PROVIDED INFORMATION:
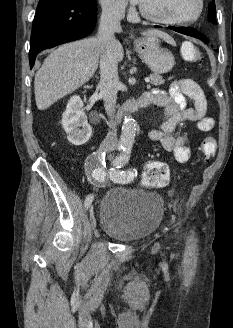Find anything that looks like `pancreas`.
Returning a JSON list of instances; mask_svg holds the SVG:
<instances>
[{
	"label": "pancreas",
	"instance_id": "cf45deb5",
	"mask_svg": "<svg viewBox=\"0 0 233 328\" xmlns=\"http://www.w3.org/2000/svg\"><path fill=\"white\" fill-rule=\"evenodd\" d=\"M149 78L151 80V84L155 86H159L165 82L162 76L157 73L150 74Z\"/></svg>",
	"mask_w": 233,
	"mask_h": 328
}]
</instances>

REQUIRED WORK:
Output every line of the records exactly, excluding all pictures.

EXPECTED OUTPUT:
Find anything that looks like `pancreas`.
Returning a JSON list of instances; mask_svg holds the SVG:
<instances>
[{
	"label": "pancreas",
	"instance_id": "cf45deb5",
	"mask_svg": "<svg viewBox=\"0 0 233 328\" xmlns=\"http://www.w3.org/2000/svg\"><path fill=\"white\" fill-rule=\"evenodd\" d=\"M149 78L151 80V84L155 86H159L165 82L162 76L157 73L150 74Z\"/></svg>",
	"mask_w": 233,
	"mask_h": 328
}]
</instances>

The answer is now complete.